Take-Two Interactive (TTWO 2.22%) delivered bookings and adjusted earnings per share that were better than the consensus analyst estimate. However, management reiterated its full-year guidance for bookings to be down 8.5% over fiscal 2021 to a range of $3.2 billion to $3.3 billion.
On top of that, management announced that the company is pushing back the release dates for two titles until later in fiscal 2022. Delays are the norm across the industry and shouldn't be a reason to sell a top video game stock. The overriding issue seems to be that investors were looking for a stronger outlook for the near term and management didn't offer that.
However, Wall Street's focus on short-term results is overshadowing the huge step up in demand Take-Two has experienced for its games over the last two years. This top game producer has reached a larger plateau of net bookings and players that it can build on to deliver market-beating returns to investors over the long term.
The long-term growth trend is intact
Take-Two's total net bookings came in at $711 million, which was above management's guidance. Apparently, market participants were looking for stronger outperformance over expectations, along with a raise to full-year guidance. They got neither, which explains why the stock is tumbling.
One of the most important metrics that investors watch is recurrent consumer spending, which includes purchases for add-on content, such as NBA 2K21's virtual currency. Net bookings from recurrent spending fell 25% year over year. While that was better than management's guidance that called for a 30% decline, Barclays analyst Mario Lu pointed out that this was a smaller beat than usual. This narrow outperformance seems to be contributing to the negative sentiment around the stock right now.
The incremental growth from the pandemic is clearly over. But comparing Take-Two's fiscal Q1 2022 performance to fiscal Q1 2021, which was the first full quarter of results after the pandemic started, gives investors the wrong perception that Take-Two is doing poorly -- yet that's not the case.
The reality is that demand for Take-Two's games is trending higher. Fiscal Q1 2022 bookings were 68% higher than the same quarter two years ago before the pandemic. Going back three years to fiscal Q1 2019, Take-Two's bookings are up 147%. In other words, players spent more than double the amount of money in the recent quarter than what they spent on Take-Two's games three years ago.
If Take-Two continues to see rising demand for its games like this every three years, investors could see the stock perform quite well over the long term.
Plenty of growth opportunities ahead
With negative sentiment settling in after the recent earnings report, I wouldn't expect the stock to make a quick recovery in the near term. But the huge increase in bookings over the last few years shows that Take-Two has many new players to sell new games to going forward.
Grand Theft Auto's player base is nearly double what it was two years ago, and NBA 2K saw 13% growth in first-time spenders in the recent quarter.
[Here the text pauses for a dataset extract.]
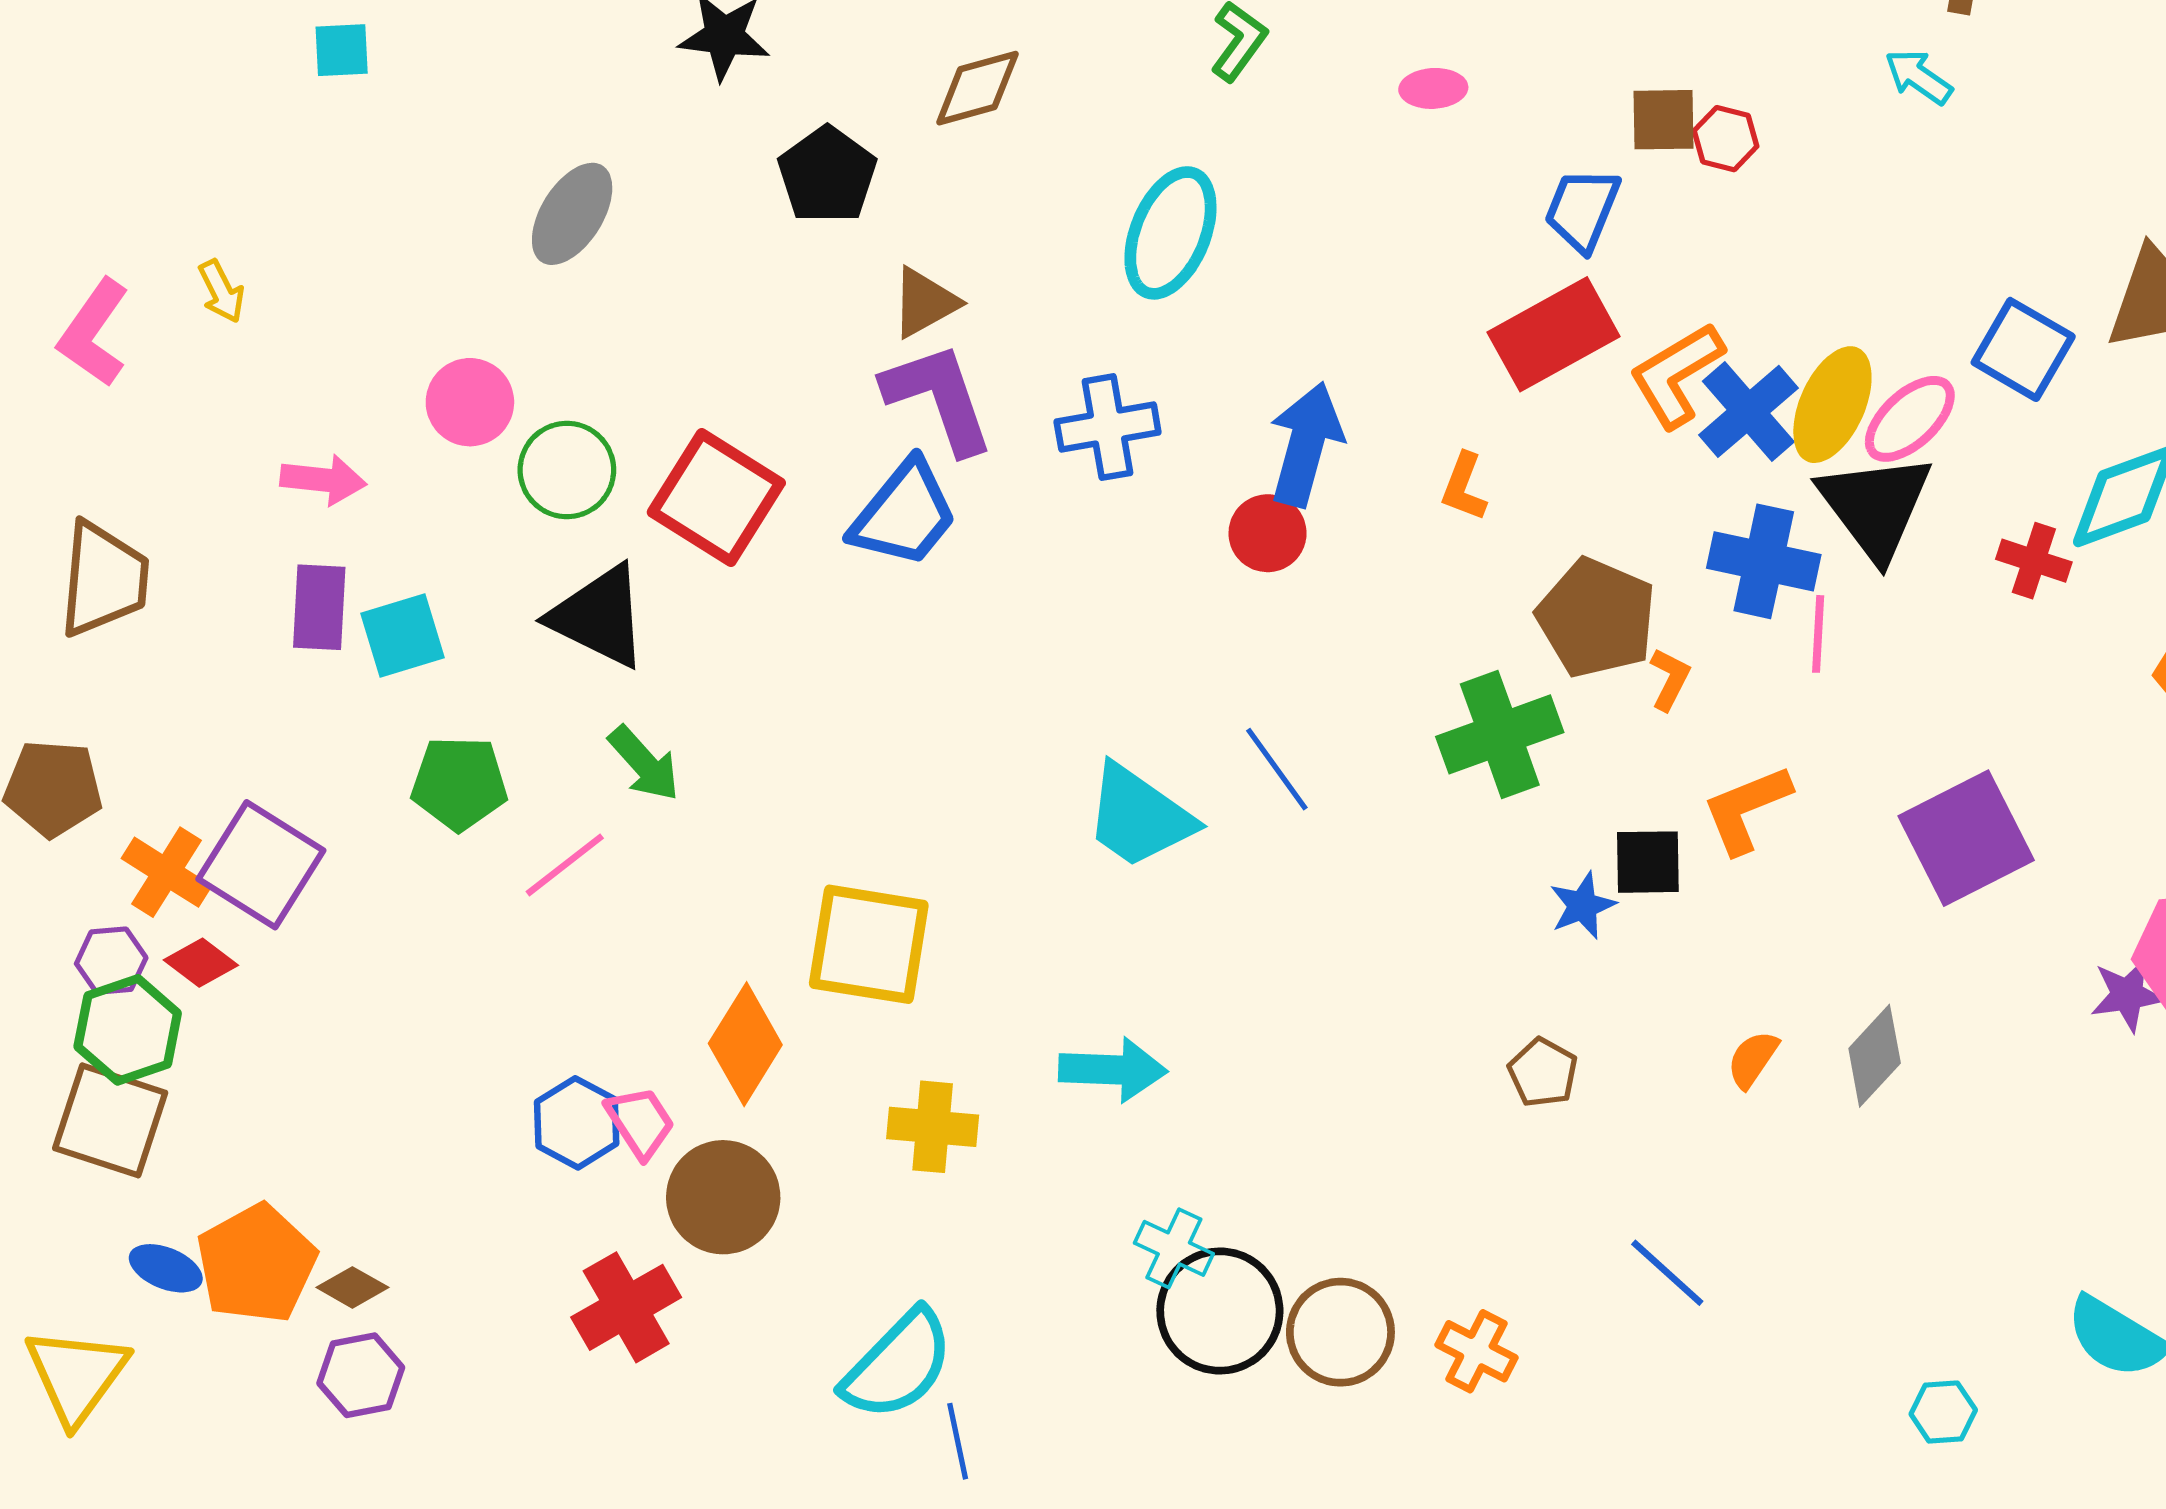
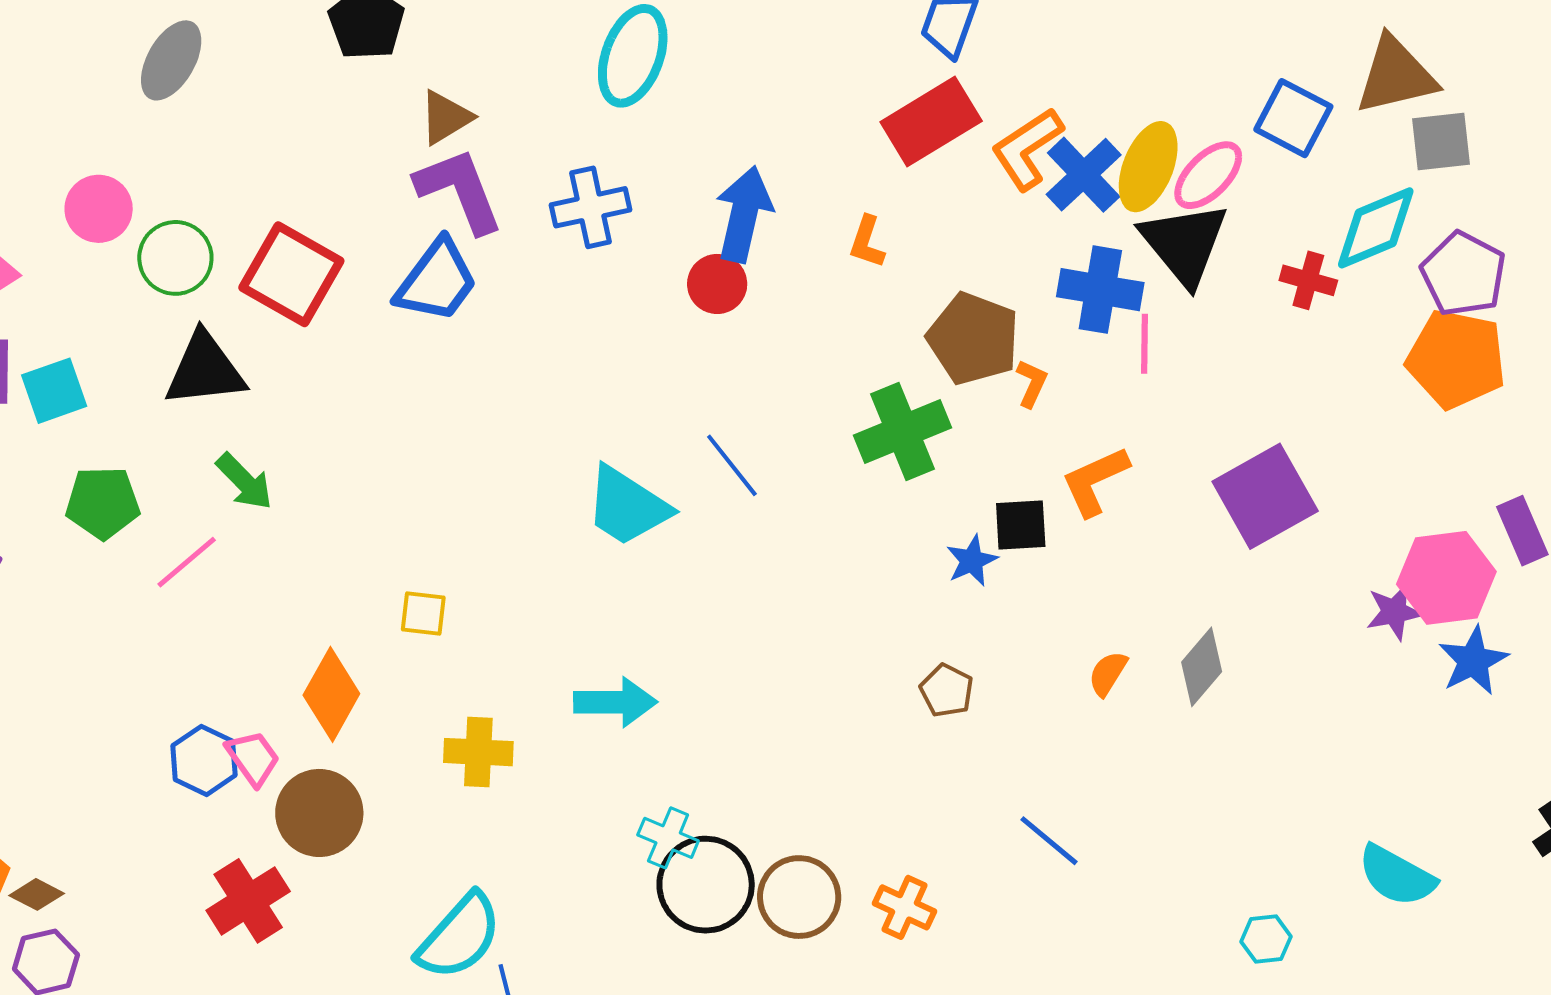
black triangle: (599, 616) -> (205, 370), turned -30
yellow square: (869, 944) -> (423, 614), size x0.5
The video game industry will continue to grow as it has for decades, and Take-Two plans to capitalize on this growing market with 62 new titles in development. It recently acquired animation studio Dynamixyz to bolster these efforts.
"We believe that we'll achieve sequential growth in fiscal 2023 and establish new record levels of operating results over the next few years," CEO Strauss Zelnick said.
As I see it, investors who own Take-Two stock should hold their shares at the least, and if you've got the cash, consider buying more at these discounted prices.